Chicano nationalism is ultimately a form of settler nationalism. It expresses the class interests of mainly Euro-Mexican settlers against Euro-American settlers. It disguises the legitimate claims for decolonization by oppressed indigenous and African nations in Mexico and the American Southwest, by pretending that all Chicanos are descendants of ancient Aztecs. It is extremely unfortunate that this ideology has taken hold in America’s prisons by people who are not connected to Aztec/Nahua people, culture or elders.
I’m not an expert in this, I’m still learning much about it. But I’m just letting you know that the issue is a lot more complicated than it seems from the outset. There’s lots of liberal carry-over on reddit where I see people lumping all POC together and assuming they are revolutionary. Which is just not the case.
Xipe of the Communist Party of Aztlán responds:
Chican@ revolutionary nationalism has often been misunderstood. Our belief is that this is due to the Chican@ Nation not meeting its responsibility in addressing a correct political line to the ICM (International Communist Movement) on the one hand and in the ICM’s mostly incorrect analysis of the social forces within these false U.S. borders.
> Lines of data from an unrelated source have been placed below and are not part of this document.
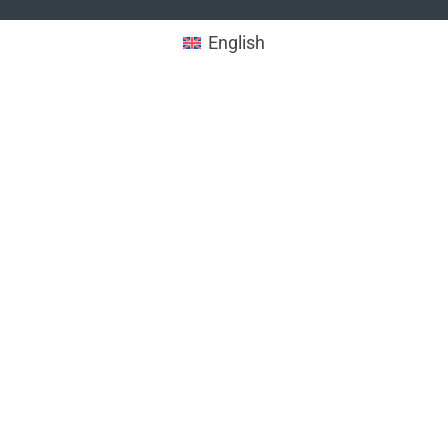
English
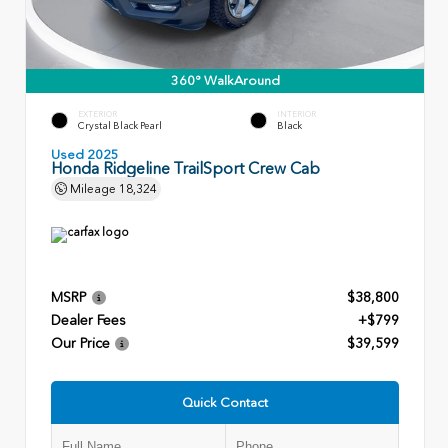
360° WalkAround
EXTERIOR
INTERIOR
Crystal Black Pearl
Black
Used 2025
Honda Ridgeline TrailSport Crew Cab
Mileage
18,324
MSRP
$38,800
Dealer Fees
+$799
Our Price
$39,599
Quick Contact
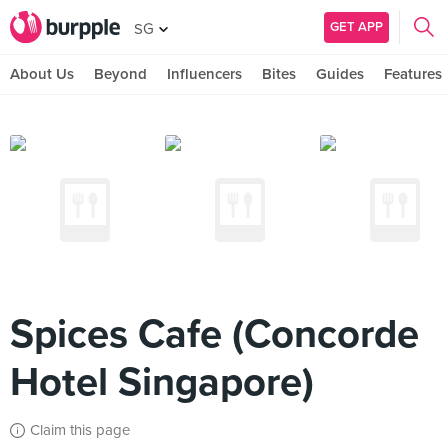
GET APP
SG
About Us
Beyond
Influencers
Bites
Guides
Features
Spices Cafe (Concorde
Hotel Singapore)
Claim this page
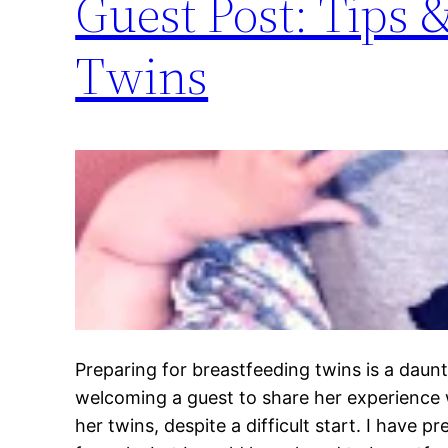
Guest Post: Tips 
Twins
Preparing for breastfeeding twins is a daun
welcoming a guest to share her experience 
her twins, despite a difficult start. I have p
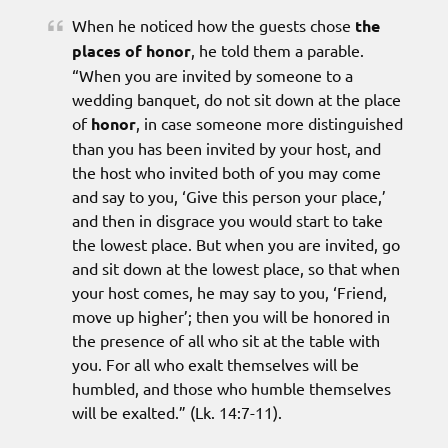
When he noticed how the guests chose
the
places of honor
, he told them a parable.
“When you are invited by someone to a
wedding banquet, do not sit down at the place
of
honor
, in case someone more distinguished
than you has been invited by your host, and
the host who invited both of you may come
and say to you, ‘Give this person your place,’
and then in disgrace you would start to take
the lowest place. But when you are invited, go
and sit down at the lowest place, so that when
your host comes, he may say to you, ‘Friend,
move up higher’; then you will be honored in
the presence of all who sit at the table with
you. For all who exalt themselves will be
humbled, and those who humble themselves
will be exalted.” (Lk. 14:7-11).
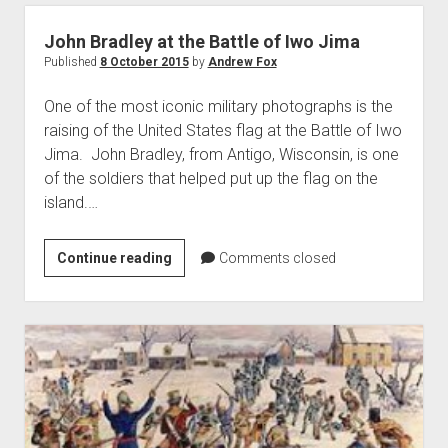
the
Battles
John Bradley at the Battle of Iwo Jima
of
Published
8 October 2015
by
Andrew Fox
Mackinac
One of the most iconic military photographs is the
Island,
raising of the United States flag at the Battle of Iwo
1812
Jima. John Bradley, from Antigo, Wisconsin, is one
and
of the soldiers that helped put up the flag on the
1814
island.…
John
Continue reading
Comments closed
Bradley
at
the
Battle
of
Iwo
Jima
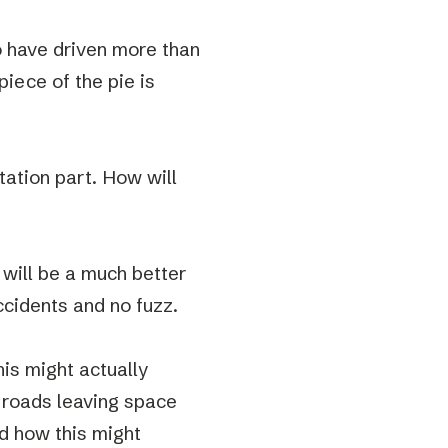
to have driven more than
piece of the pie is
tation part. How will
s will be a much better
accidents and no fuzz.
his might actually
 roads leaving space
nd how this might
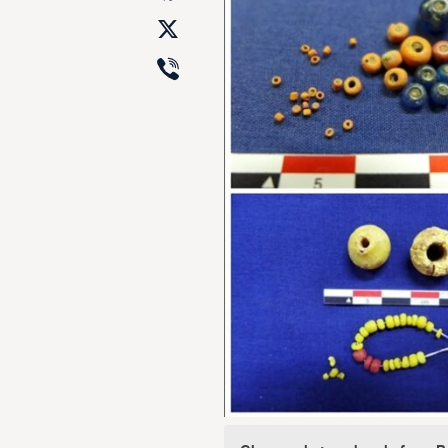
X
Viber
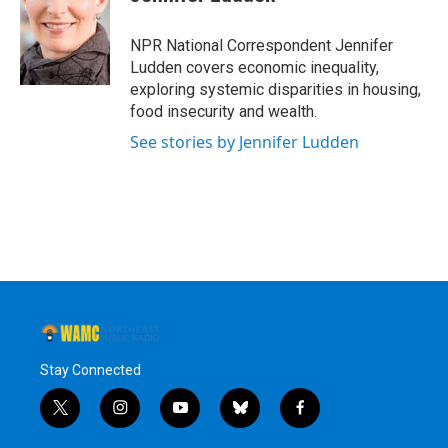
b
t
e
s
o
e
d
k
o
r
I
y
NPR National Correspondent Jennifer
k
n
Ludden covers economic inequality,
exploring systemic disparities in housing,
food insecurity and wealth.
See stories by Jennifer Ludden
Stay Connected
t
i
y
b
f
w
n
o
l
a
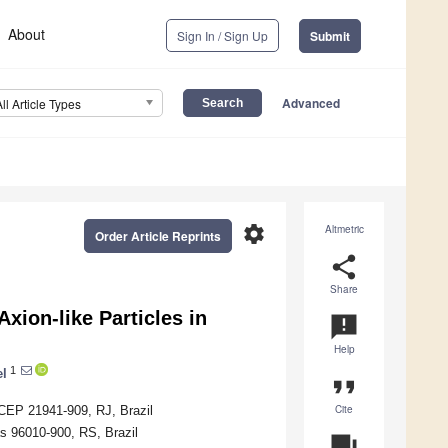
About
Sign In / Sign Up
Submit
Advanced
All Article Types
settings
Altmetric
Order Article Reprints
share
Share
xion-like Particles in
announcement
Help
1
el
format_quote
Cite
o CEP 21941-909, RJ, Brazil
as 96010-900, RS, Brazil
question_answer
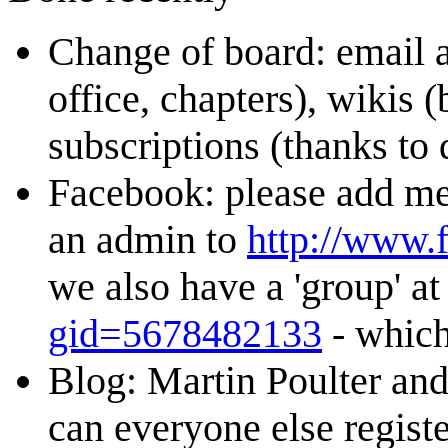
Change of board: email 
office, chapters), wikis (
subscriptions (thanks t
Facebook: please add me 
an admin to
http://www
we also have a 'group' a
gid=5678482133
- which
Blog: Martin Poulter an
can everyone else regist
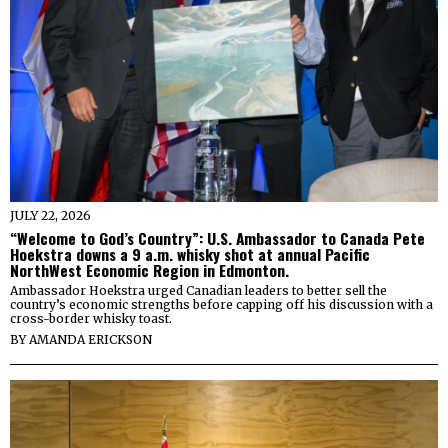
JULY 22, 2026
“Welcome to God’s Country”: U.S. Ambassador to Canada Pete
Hoekstra downs a 9 a.m. whisky shot at annual Pacific
NorthWest Economic Region in Edmonton.
Ambassador Hoekstra urged Canadian leaders to better sell the
country’s economic strengths before capping off his discussion with a
cross-border whisky toast.
BY
AMANDA ERICKSON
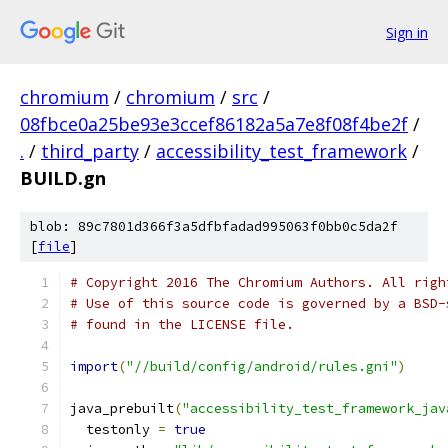
Sign in
chromium
/
chromium
/
src
/
08fbce0a25be93e3ccef86182a5a7e8f08f4be2f
/
.
/
third_party
/
accessibility_test_framework
/
BUILD.gn
blob: 89c7801d366f3a5dfbfadad995063f0bb0c5da2f
[
file
]
# Copyright 2016 The Chromium Authors. All righ
# Use of this source code is governed by a BSD-
# found in the LICENSE file.
import
(
"//build/config/android/rules.gni"
)
java_prebuilt
(
"accessibility_test_framework_jav
  testonly 
=
true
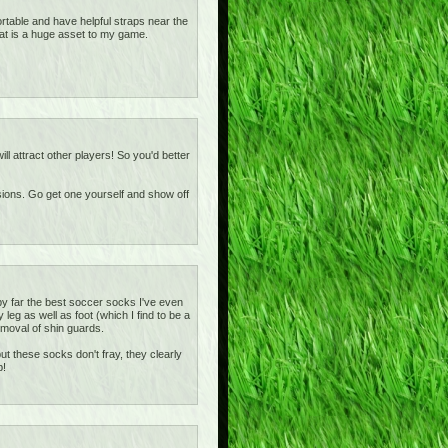
rtable and have helpful straps near the
at is a huge asset to my game.
ill attract other players! So you'd better
asions. Go get one yourself and show off
y far the best soccer socks I've even
eg as well as foot (which I find to be a
removal of shin guards.
t these socks don't fray, they clearly
b!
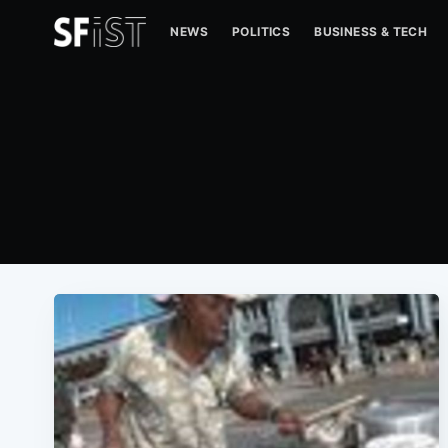
NEWS
POLITICS
BUSINESS & TECH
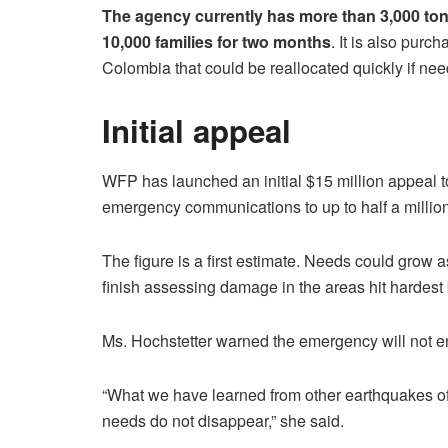
The agency currently has more than 3,000 ton
10,000 families for two months
. It is also purc
Colombia that could be reallocated quickly if nee
Initial appeal
WFP has launched an initial $15 million appeal t
emergency communications to up to half a million
The figure is a first estimate. Needs could grow
finish assessing damage in the areas hit hardest
Ms. Hochstetter warned the emergency will not en
“What we have learned from other earthquakes of 
needs do not disappear,” she said.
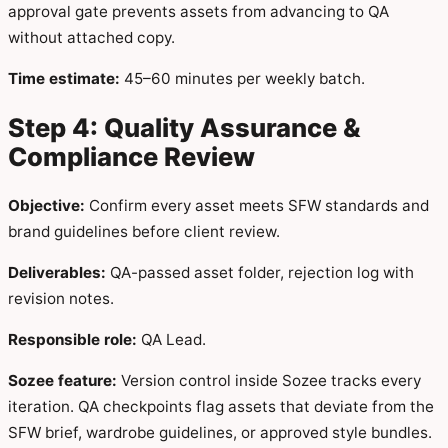
approval gate prevents assets from advancing to QA
without attached copy.
Time estimate:
45–60 minutes per weekly batch.
Step 4: Quality Assurance &
Compliance Review
Objective:
Confirm every asset meets SFW standards and
brand guidelines before client review.
Deliverables:
QA-passed asset folder, rejection log with
revision notes.
Responsible role:
QA Lead.
Sozee feature:
Version control inside Sozee tracks every
iteration. QA checkpoints flag assets that deviate from the
SFW brief, wardrobe guidelines, or approved style bundles.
To be clear the CPA does not draw heavily on indigenismo – which is steeped in metaphysical trappings. We draw heavily on materialism. As materialists we recognize that not all inhabitants of Mexico are indigenous – although according to Jack Forbes most are! What’s more We disagree with your understanding that Chicano nationalism believes all are “mestizos” in Mexico, the CPA(MLM) believes that the term Mestizo is actually a label deriving from the colonizers agit/prop that strips Chican@s of many features of nationhood. “Mestizo” is anti-materialist, that as Jack Forbes suggests, is better suited to describe many of the European nations such as Italy, Sicily, etc.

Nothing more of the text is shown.